Wednesday, November 21, 2007
Inequality: A Rape Victim Shows How Saudi Arabian Women Face Constant Injustice
I try to keep an open mind when it comes to alternative religious and political agendas, and to remember that just because another culture’s morals don’t match my moral convictions doesn’t mean that culture is necessarily evil or wrong; it just means we have different perspectives.
Still, this headline challenges my desire to be open minded!
A woman, in Saudi Arabia, who was engaged at the time to a man she had never met, was gang raped by seven men over a year ago. But worse yet, she has been brutalized again, this time by the Saudi Arabian government, who has punished her in multiple ways for being attacked.
The saga begins with a 18-year-old Saudi Arabian woman preparing for her arranged marriage and relocation to the United States with a 24-year-old Muslim American business man. The woman was contacted by a man claiming to have pictures of her, and requiring blackmail to return the photos. The photos were not compromising in nature, but were embarrassing, and the woman agreed to pay to keep her family’s honor intact.
She agreed to meet the blackmailer to purchase the photo. They met at a mall in Qatif, and were preparing for the exchange when a group of seven men abducted the pair from the mall. The woman was raped by all of the men, while the blackmailer was left untouched. At present the blackmailer has not been linked to the attack, and remains a free man.
The trial, in October of 2006, was a perfect example of the victim being on trial. She was forced to wait through the proceedings in a room with the rapists, who made offensive gestures at her regularly. One of the three judges had an issue with her lawyer, a human rights activist Abdulrahman al-Lahim, and eventually removed him from the trial, leaving her without a lawyer.
The seven men were sentenced to between 10 months and five years in prison for the attack.
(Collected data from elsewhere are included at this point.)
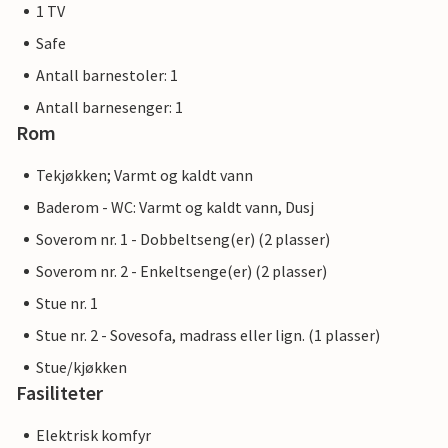
1 TV
Safe
Antall barnestoler: 1
Antall barnesenger: 1
Rom
Tekjøkken; Varmt og kaldt vann
Baderom - WC: Varmt og kaldt vann, Dusj
Soverom nr. 1 - Dobbeltseng(er) (2 plasser)
Soverom nr. 2 - Enkeltsenge(er) (2 plasser)
Stue nr. 1
Stue nr. 2 - Sovesofa, madrass eller lign. (1 plasser)
Stue/kjøkken
Fasiliteter
Elektrisk komfyr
But surprisingly, the woman was also sentenced to 90 lashes for having met with an unrelated male, clearly indicting the woman for her own rape.
Al-Lahim felt that the punishment of the seven men was too short, indicating the attack constitutes Hiraba, or sinful violent crimes, and the punishment should be death, as indicated by the standing fatwa (edict) against Hiraba. Al-Lahim filed an appeal under these grounds, not even addressing the injustice of the woman’s lashes.
The court did not take the same attitude. They extended the prison sentences of the rapists to between two and nine years, nearly doubling the prison sentences for the attackers. But the court also doubled the sentence of the woman, giving her 200 lashes and a six month prison sentence, citing her contact with the media regarding the case. Al-Lahim has been stripped of his license to practice law, and faces a judiciary ethics hearing.
Saudi Arabia maintains many strict Islamic laws with regards to the rights of women. They must maintain a strict dress code, they aren’t allowed to drive, and require permission from a man to travel or have surgery. They are not allowed to testify in court except when not observed by a man, and they are not permitted to vote.
The Saudi government claims to have bettered the situation for women by creating courts to handle domestic abuse cases, creating labor law for woman workers, and establishing a human rights commission. And I admit these are all good steps. But in my mind, people are people, and everyone should be equal, and that includes women.
Of course, here’s where I find it difficult to maintain my belief that each culture has a right to its own beliefs. Fundamentally, I believe that no government has the right to pass laws that make any individual a second class citizen simply because of characteristics outside their control, such as religion, skin color, or sex. But I also have to admit that my values do not necessarily carry over into other cultures.
So where is the line? At what point do we say that something is a fundamental truth and must be recognized in all cultures, where as other things are variables that every culture has the right to decide on for them selves. All I do know definitively is that I am not qualified to define that line, though I can comment when I believe that one culture has crossed it.